##### RECORDS SHOWN #####

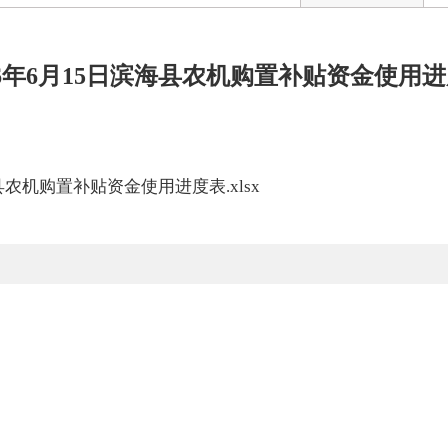
26年6月15日滨海县农机购置补贴资金使用
海县农机购置补贴资金使用进度表.xlsx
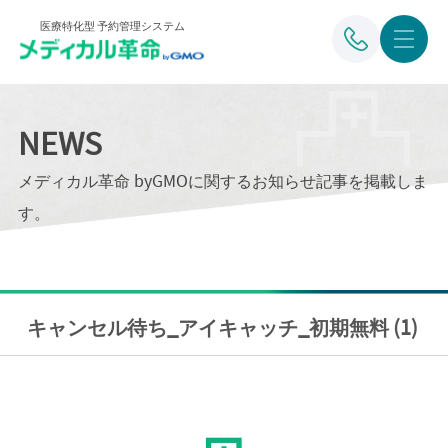
医療特化型 予約管理システム
NEWS
メディカル革命 byGMOに関するお知らせ記事を掲載しま
す。
キャンセル待ち_アイキャッチ_初期無料 (1)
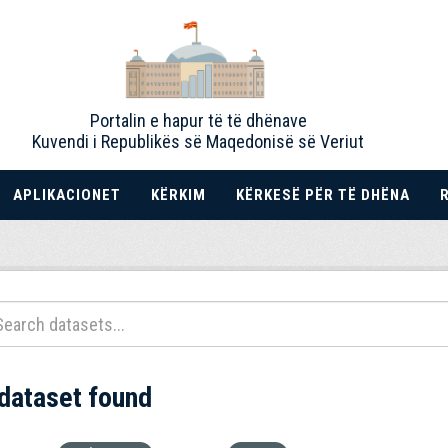
Portalin e hapur të të dhënave
Kuvendi i Republikës së Maqedonisë së Veriut
APLIKACIONET
KËRKIM
KËRKESË PËR TË DHËNA
 dataset found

#####

## ASSIGNMENT
From the first line to the last, repeat the records above exactly, leaving out the pictures.

## WRITTEN ANSWER
26年6月15日滨海县农机购置补贴资金使用
海县农机购置补贴资金使用进度表.xlsx
医療特化型 予約管理システム
NEWS
メディカル革命 byGMOに関するお知らせ記事を掲載しま
す。
キャンセル待ち_アイキャッチ_初期無料 (1)
Portalin e hapur të të dhënave
Kuvendi i Republikës së Maqedonisë së Veriut
APLIKACIONET
KËRKIM
KËRKESË PËR TË DHËNA
 dataset found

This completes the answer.